Instructor: Joelle Mumley
You might have heard of the element phosphorous before. But did you know it exists in different forms that can each be used for a specific purpose? Learn more about these different forms and examples of how they are used in our everyday living.


When you think of the term 'phosphorous' what first comes to mind? Perhaps you think about the fact that its atomic number is 15 on the periodic table. Or maybe you remember its atomic symbol of P.

Something else well known about phosphorus is that it exists in other forms, or allotropes. An allotrope describes an element that has a variety of different physical properties. The chemical properties of each allotropic form of an element are always comparable.

There are roughly 10 different allotropic forms of phosphorus. The three most common forms include white, red, and black phosphorus. The physical properties are quite different from each other.

White Phosphorus

The white phosphorus allotrope is the most reactive, least stable, and most toxic of the three. It consists of four phosphorus molecules that chemically bond to form a tetrahedral shape. Some of its physical properties include the appearance as a white, waxy substance when a solid. It cannot dissolve in water but is easy to break apart as a solid.

White phosphorus is known for smelling like garlic and is poisonous in nature. It's also highly reactive with both sunlight and air. In sunlight, white phosphorus changes to a yellow phosphorus. In the air it reacts with oxygen, causing the substance to emit a green glow. Out of all the allotropes this one is the least stable, most reactive, and also most poisonous.

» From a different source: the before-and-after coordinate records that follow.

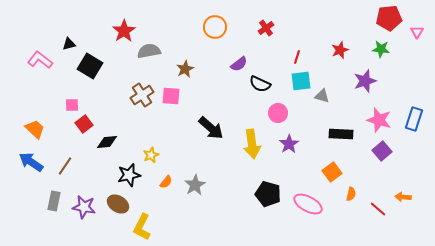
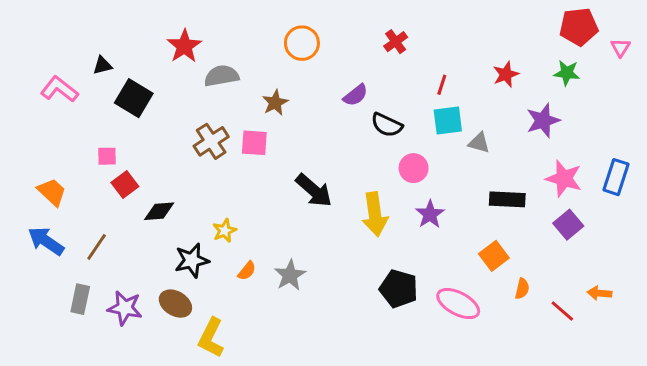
orange circle: (215, 27) -> (302, 43), moved

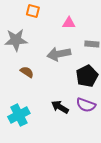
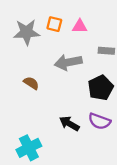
orange square: (33, 11) -> (54, 24), moved
gray star: (16, 40) -> (27, 32), moved
cyan cross: (19, 115) -> (29, 148), moved

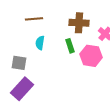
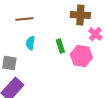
brown cross: (79, 23) -> (80, 15), moved

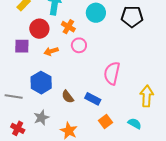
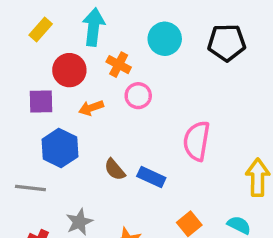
blue hexagon: (41, 83) -> (60, 148), moved
brown semicircle: (68, 97) -> (115, 169), moved
blue rectangle: (93, 99) -> (151, 177), moved

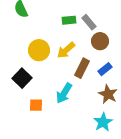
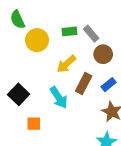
yellow circle: (39, 50) -> (37, 40), moved
cyan arrow: (64, 93) -> (59, 98), moved, turned -65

We use this last characteristic to our advantage though, since white phosphorus is commonly used to make rat poison and is also used by the military to help generate smoke. However, it's also been used as a chemical weapon, and due to its reactivity and ability to cause massive damage to human tissue, its use is still very controversial, with many calling for its ban.

Red Phosphorus

Red phosphorus is an odorless allotropic form and is certainly more stable than white phosphorus. It's characterized as having a color that resembles a burnt orange, reddish hue. Chemically, when it's heated to around 250°C and in the presence of light, it converts to red phosphorus.

Unlike white phosphorus, red phosphorus is not poisonous. However, it's also unable to dissolve in water just like white phosphorus. It's nonpoisonous, yet flammable nature make it useful in making matches.

Black Phosphorus

When compared to red and white phosphorus, black phosphorus is the most stable form. When white phosphorus is exposed to heat under high-pressurized conditions, it will chemically change to black phosphorus.